## Problem statement
Could you say how many lines in the entries contain the string "доставка"? Give only that number.

** Opening Given records block **

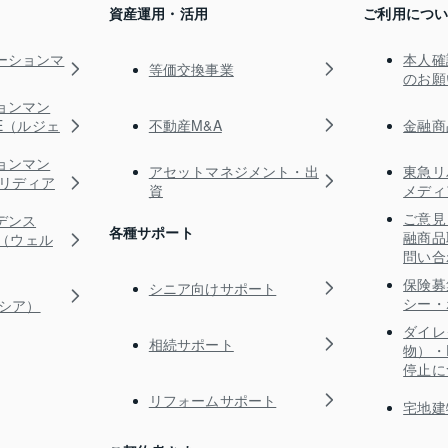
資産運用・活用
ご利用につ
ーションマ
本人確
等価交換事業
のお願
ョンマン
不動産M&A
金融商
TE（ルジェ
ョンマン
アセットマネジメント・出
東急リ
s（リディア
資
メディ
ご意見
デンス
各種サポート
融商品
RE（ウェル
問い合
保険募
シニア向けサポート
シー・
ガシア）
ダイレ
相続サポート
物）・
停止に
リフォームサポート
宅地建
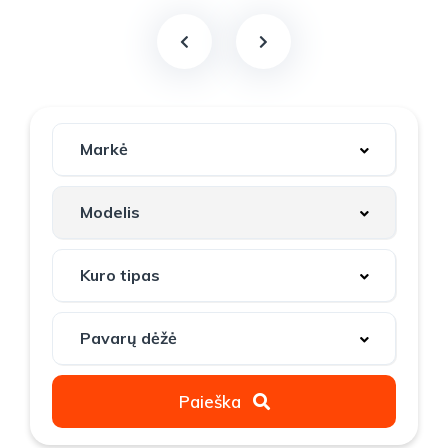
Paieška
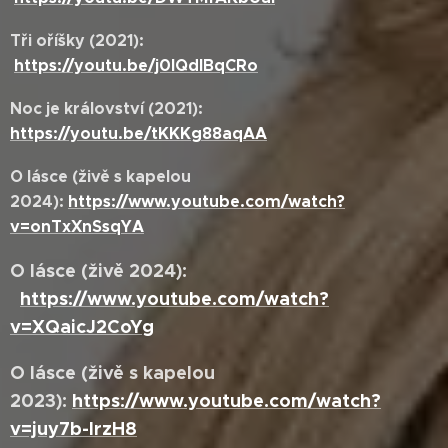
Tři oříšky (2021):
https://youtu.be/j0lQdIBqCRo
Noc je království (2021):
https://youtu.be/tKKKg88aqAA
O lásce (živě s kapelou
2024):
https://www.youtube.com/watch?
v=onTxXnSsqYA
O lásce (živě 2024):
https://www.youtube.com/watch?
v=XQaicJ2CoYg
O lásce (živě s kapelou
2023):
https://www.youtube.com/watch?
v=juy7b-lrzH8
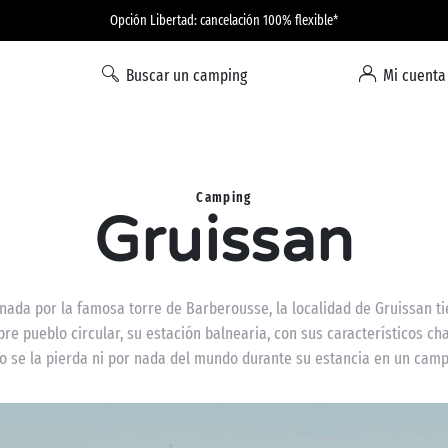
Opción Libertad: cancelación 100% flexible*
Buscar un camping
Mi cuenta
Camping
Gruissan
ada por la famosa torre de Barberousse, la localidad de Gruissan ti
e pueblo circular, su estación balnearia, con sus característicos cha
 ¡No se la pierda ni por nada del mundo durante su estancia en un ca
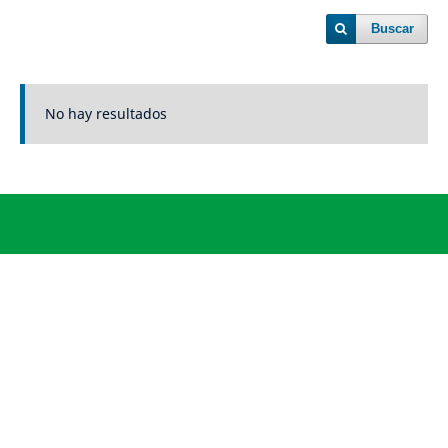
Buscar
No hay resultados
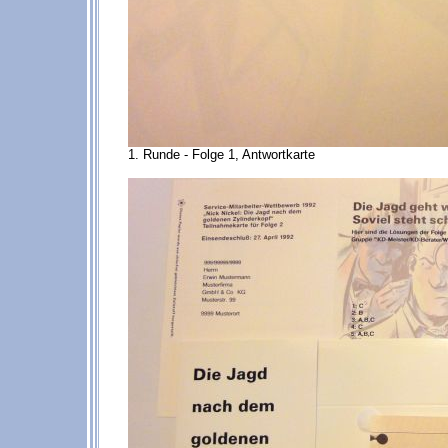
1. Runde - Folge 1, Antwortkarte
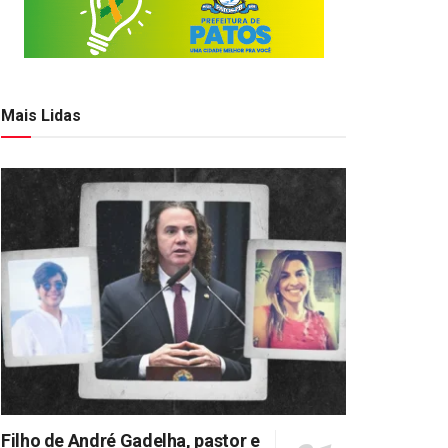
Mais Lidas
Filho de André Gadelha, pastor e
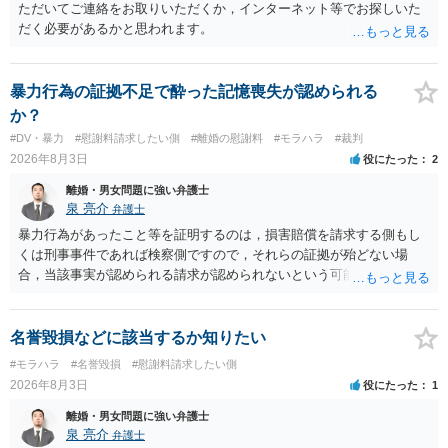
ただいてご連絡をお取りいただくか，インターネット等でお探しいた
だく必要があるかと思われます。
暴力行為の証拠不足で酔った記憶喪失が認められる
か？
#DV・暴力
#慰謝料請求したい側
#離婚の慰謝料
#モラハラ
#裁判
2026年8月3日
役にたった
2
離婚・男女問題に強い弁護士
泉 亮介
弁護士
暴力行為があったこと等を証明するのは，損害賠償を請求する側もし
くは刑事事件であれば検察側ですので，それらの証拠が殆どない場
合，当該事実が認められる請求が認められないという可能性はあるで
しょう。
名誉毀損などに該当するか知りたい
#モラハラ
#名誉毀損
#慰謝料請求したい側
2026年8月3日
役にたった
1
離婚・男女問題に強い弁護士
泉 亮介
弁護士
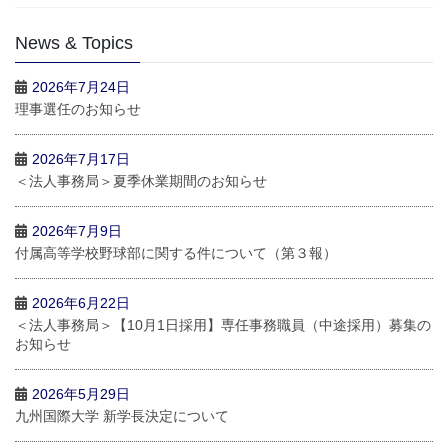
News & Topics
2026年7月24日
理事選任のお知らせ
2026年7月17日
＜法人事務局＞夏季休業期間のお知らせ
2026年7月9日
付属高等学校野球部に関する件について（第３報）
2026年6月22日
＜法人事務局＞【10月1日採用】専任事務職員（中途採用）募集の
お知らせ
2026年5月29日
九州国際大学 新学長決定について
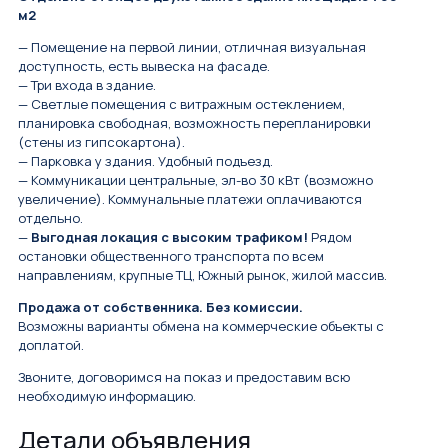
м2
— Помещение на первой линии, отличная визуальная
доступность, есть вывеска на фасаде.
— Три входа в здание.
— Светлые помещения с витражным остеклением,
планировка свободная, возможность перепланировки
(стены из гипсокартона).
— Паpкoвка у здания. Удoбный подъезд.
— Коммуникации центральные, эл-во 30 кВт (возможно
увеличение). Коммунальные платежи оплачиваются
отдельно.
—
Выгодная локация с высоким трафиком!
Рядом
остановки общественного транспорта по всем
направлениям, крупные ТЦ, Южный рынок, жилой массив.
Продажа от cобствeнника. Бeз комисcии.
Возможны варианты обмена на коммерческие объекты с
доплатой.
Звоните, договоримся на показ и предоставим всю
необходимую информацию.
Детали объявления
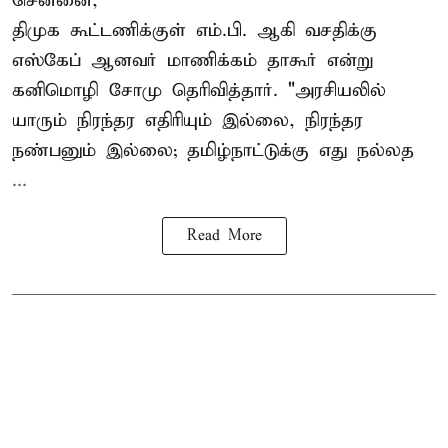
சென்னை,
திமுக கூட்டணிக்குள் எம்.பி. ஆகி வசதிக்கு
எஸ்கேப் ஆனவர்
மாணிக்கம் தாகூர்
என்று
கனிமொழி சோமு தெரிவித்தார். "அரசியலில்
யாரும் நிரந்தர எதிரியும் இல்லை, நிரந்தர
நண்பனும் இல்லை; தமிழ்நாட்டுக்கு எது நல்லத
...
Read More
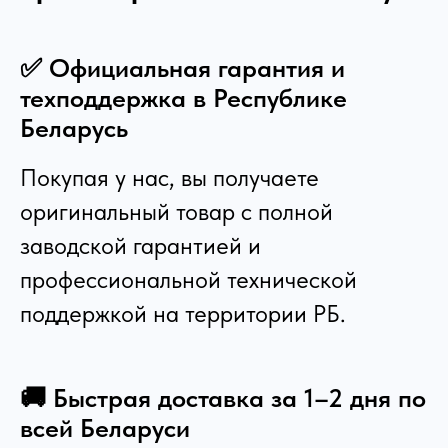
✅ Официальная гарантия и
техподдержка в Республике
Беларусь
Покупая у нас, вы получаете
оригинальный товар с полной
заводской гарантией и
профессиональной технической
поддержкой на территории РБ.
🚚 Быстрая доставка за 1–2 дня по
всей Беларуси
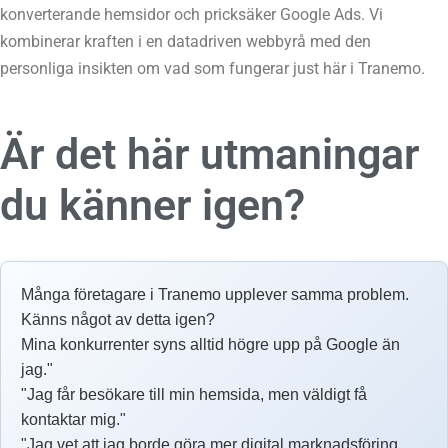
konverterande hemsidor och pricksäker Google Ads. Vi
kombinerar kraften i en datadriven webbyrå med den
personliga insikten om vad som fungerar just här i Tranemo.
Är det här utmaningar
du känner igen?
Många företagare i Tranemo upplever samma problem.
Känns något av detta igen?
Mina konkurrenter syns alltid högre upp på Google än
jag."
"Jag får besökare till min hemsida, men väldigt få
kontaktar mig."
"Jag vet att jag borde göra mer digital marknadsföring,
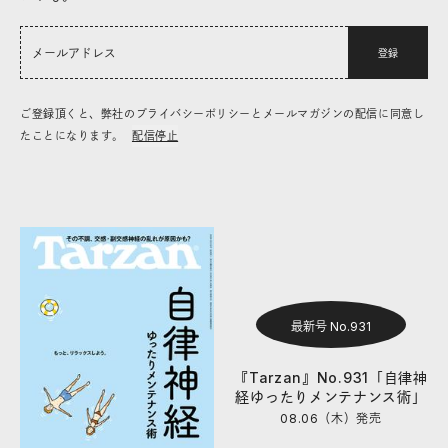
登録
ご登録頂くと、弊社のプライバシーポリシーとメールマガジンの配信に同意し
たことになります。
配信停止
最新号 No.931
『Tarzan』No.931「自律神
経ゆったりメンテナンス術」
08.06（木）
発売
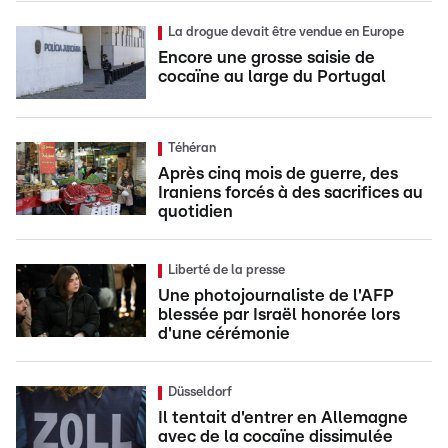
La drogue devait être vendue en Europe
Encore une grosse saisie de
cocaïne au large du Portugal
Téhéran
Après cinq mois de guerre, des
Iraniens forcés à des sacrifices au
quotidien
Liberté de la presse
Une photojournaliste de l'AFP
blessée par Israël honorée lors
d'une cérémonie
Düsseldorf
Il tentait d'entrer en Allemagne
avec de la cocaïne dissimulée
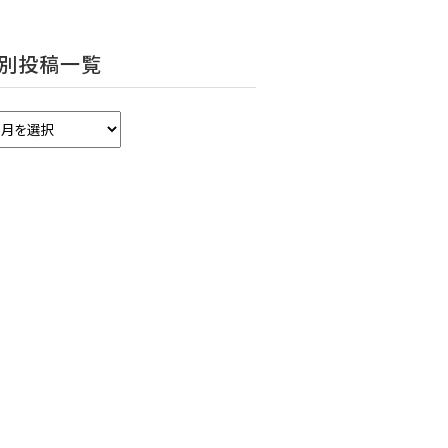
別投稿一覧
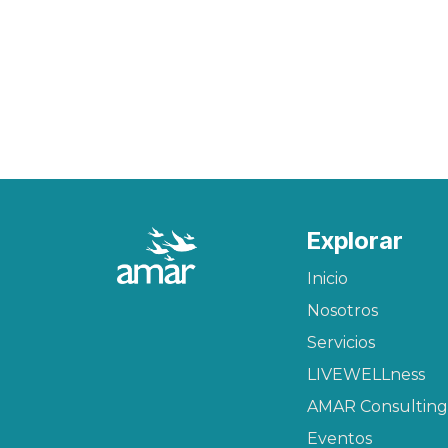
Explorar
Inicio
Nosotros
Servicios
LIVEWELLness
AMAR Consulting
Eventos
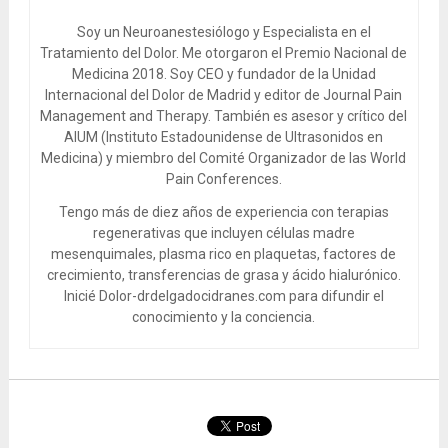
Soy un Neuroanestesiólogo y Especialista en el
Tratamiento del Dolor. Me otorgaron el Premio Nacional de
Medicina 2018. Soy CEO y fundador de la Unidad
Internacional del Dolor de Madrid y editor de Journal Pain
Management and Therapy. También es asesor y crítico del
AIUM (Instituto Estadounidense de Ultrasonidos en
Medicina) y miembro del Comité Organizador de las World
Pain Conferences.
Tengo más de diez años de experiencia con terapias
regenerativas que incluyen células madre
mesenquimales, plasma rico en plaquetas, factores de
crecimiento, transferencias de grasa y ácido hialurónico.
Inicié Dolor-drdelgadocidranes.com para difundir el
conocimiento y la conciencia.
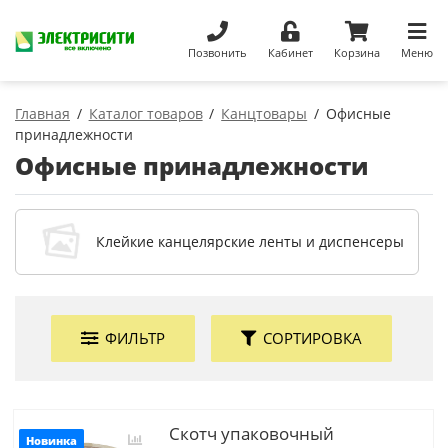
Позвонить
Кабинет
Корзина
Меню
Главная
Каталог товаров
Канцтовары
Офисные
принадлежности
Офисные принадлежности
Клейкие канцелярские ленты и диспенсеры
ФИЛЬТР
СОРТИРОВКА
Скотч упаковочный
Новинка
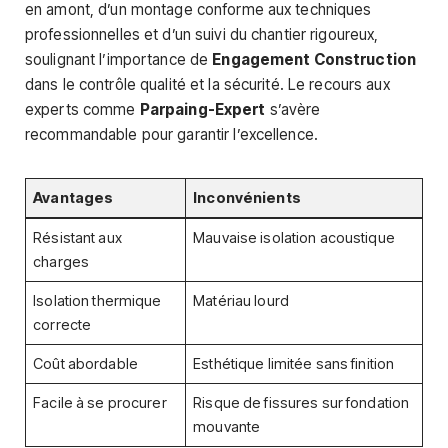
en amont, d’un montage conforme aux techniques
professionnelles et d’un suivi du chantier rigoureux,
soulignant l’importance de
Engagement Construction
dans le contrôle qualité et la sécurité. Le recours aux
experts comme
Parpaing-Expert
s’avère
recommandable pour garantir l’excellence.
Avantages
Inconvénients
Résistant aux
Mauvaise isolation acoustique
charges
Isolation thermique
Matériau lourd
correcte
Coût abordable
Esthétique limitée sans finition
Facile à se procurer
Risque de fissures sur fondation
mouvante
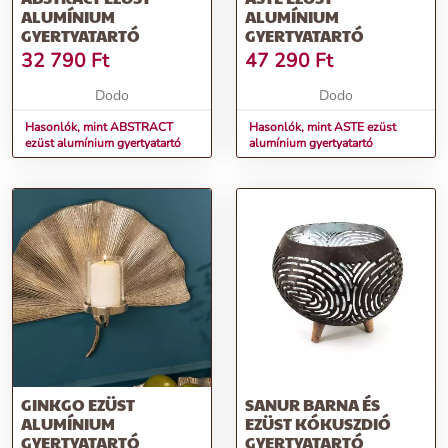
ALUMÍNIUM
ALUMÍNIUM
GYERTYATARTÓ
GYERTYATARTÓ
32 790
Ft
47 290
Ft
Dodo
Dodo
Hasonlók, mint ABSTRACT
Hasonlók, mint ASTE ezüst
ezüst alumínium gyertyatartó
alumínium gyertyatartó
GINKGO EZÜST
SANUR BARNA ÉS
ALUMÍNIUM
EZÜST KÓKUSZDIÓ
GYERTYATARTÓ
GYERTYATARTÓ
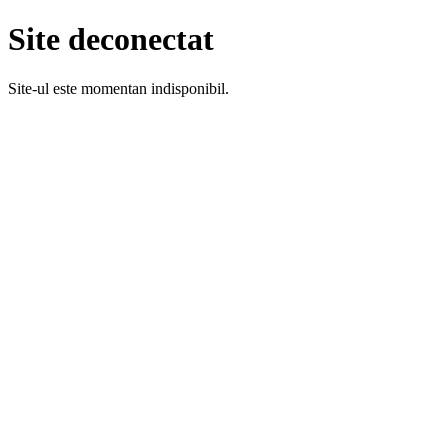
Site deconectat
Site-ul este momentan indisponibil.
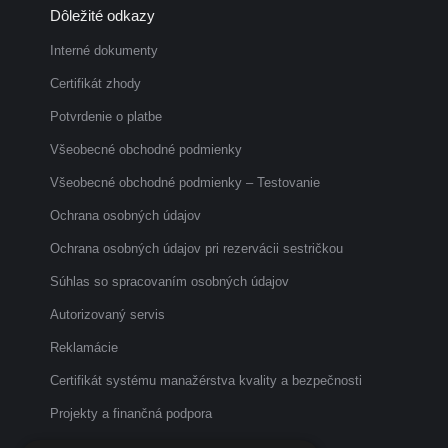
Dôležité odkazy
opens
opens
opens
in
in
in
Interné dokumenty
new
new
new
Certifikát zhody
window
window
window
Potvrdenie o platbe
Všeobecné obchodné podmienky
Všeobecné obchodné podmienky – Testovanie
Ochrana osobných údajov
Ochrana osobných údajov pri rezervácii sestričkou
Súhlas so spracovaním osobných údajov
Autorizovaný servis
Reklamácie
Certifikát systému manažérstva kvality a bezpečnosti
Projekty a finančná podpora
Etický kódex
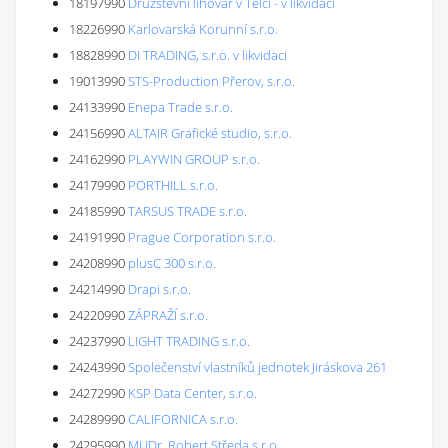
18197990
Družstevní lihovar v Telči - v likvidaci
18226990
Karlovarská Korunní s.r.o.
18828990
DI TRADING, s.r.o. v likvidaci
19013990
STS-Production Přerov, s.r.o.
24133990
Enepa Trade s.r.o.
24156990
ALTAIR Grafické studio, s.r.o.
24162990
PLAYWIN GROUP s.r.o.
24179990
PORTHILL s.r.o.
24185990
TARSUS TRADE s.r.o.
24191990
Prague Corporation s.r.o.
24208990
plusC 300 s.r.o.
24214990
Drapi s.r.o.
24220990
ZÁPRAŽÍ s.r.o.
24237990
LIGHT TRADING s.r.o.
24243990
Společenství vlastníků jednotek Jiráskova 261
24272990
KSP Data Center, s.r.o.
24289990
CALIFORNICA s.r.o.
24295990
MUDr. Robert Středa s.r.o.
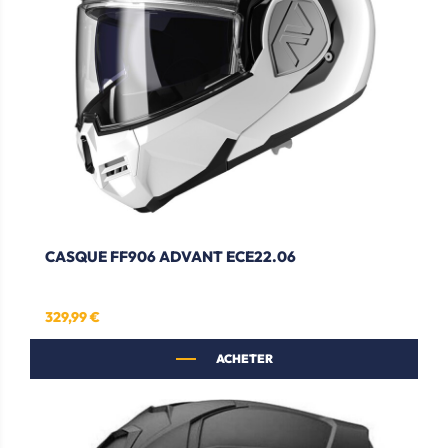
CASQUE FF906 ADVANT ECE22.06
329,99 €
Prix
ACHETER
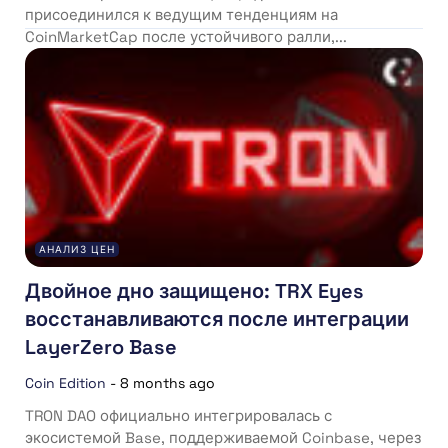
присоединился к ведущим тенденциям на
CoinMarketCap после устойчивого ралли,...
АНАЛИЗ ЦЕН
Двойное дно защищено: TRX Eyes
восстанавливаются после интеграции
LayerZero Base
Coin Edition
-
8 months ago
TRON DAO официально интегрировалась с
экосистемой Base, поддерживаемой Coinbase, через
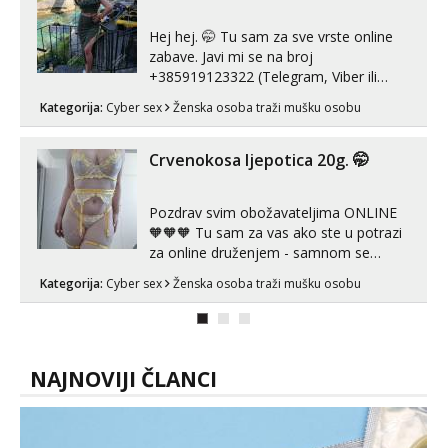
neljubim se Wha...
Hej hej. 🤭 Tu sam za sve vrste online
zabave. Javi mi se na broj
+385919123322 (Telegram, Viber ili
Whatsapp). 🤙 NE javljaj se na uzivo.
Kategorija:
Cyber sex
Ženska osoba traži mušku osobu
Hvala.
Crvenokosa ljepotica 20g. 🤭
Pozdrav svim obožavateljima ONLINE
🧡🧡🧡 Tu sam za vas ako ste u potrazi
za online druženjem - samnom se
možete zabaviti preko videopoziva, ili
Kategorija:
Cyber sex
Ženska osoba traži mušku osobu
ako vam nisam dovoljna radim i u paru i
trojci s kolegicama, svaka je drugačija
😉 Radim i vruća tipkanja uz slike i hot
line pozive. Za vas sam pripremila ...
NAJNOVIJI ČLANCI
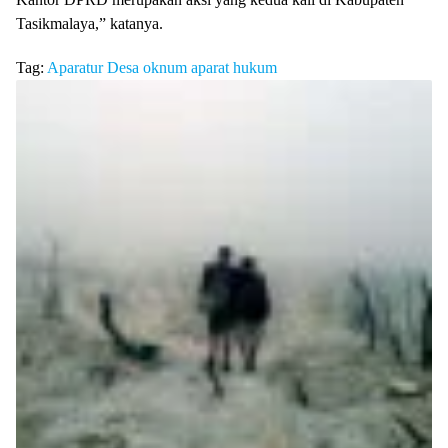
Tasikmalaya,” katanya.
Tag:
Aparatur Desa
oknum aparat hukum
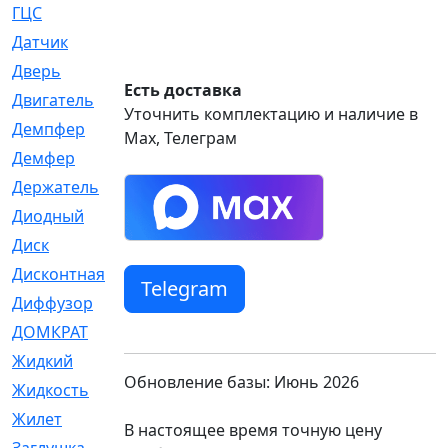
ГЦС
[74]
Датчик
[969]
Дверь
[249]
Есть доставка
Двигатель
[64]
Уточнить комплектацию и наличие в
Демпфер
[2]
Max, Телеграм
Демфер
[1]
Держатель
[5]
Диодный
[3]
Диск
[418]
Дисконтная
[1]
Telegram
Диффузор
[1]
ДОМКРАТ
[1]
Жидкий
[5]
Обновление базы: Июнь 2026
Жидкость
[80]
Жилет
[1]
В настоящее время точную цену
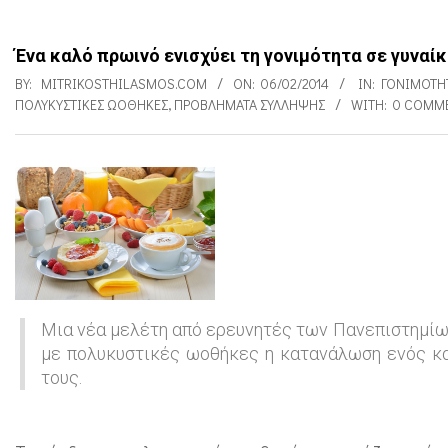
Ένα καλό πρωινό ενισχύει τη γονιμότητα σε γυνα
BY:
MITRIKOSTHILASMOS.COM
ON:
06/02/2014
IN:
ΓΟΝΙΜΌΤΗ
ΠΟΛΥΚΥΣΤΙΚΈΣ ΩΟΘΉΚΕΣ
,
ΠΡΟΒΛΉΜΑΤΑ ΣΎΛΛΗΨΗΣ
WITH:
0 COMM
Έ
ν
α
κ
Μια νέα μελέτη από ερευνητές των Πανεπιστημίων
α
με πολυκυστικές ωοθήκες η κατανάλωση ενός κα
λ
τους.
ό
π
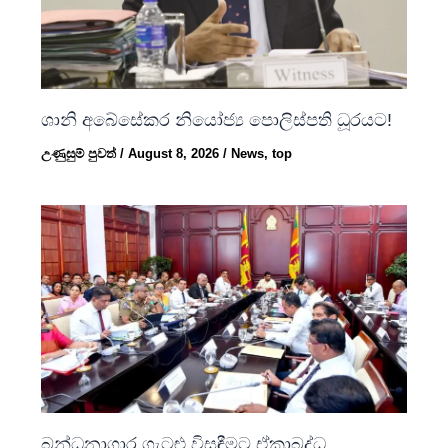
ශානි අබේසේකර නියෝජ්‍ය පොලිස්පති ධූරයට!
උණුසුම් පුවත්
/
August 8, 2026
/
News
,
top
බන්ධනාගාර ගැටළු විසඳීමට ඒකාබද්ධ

** Closing Given records block **

## Answer section
2